Lovely weekend - warm and sunny, just right for getting the garden sorted. So, naturally, I've got the flu. Not your normal couple of days' off work sticky cold, but real live so-grim-my-arms-don't-work-properly flu. And then there's the mystery of the unexplained bruise on the back of my right hand.
Still, the football results fell very nicely, so the Arsenal won the Premiership at the ground of our pathetic arch-enemies T*tt*nh*m H*tsp*r. Unbeaten so far in the league, best player in the world, and safe in the knowledge that Ryan Giggs is still a window-licking wookie.

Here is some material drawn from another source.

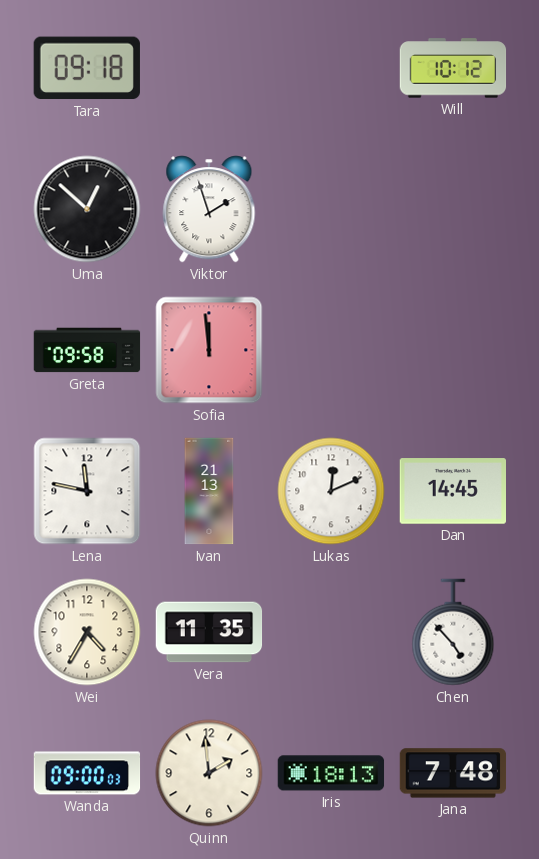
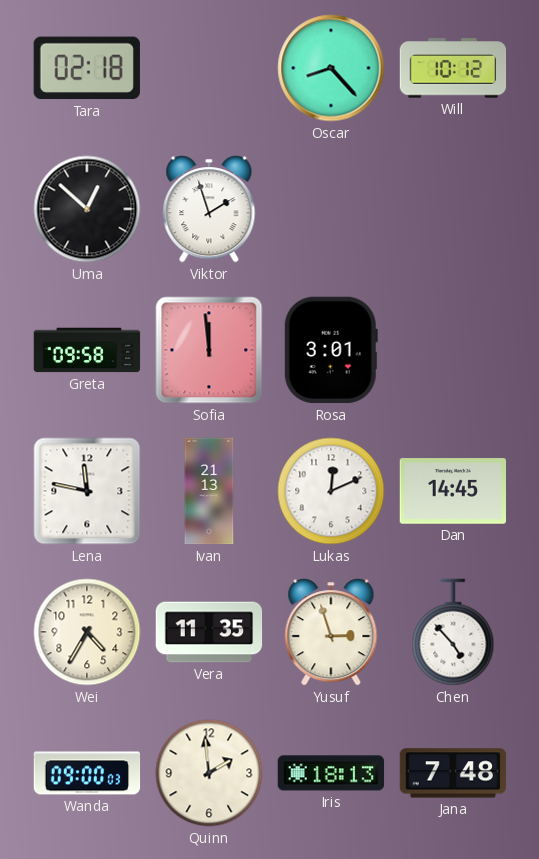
Tara: 09:18 -> 02:18
Oscar: none -> 8:23
Rosa: none -> 3:01
Yusuf: none -> 2:57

No sooner had the final whistle gone on this litle triumph when the phone rang with news of the death of a favourite aunt who lost her battle with cancer yesterday afternoon, rather exposing that famous quote of the late Bill Shankly as the pile of toss that it is.
Life goes on...
Interesting
A modest and uniquely talented man, little is known of the pivotal role of snooker star Steve "Interesting" Davis in the course of recent world history. For example, he rarely speaks of a 147 maximum break against the odds which led directly to the fall of the Berlin Wall and the collapse of Communism, but that is just typical of the man's humble attitude to life.
However, that is just the peak of a career which has seen Davis as the driving force behind the Sex Pistols, the model for "Blakey" in "On the Buses", and his narrow failure to assassinate Margaret Thatcher in the infamous Robot Len Ganley plot of 1987.
Much of this extraordinary life will remain a secret for many years to come, thanks to Davis's undercover work for the Dutch Secret Service - he has saved the world on no less than seven occasions, asking only for a lifetime's supply of donkey porn and a season ticket for PSV Eindhoven in return.
Steve "Interesting" Davis: Gentleman, Scholar, Acrobat.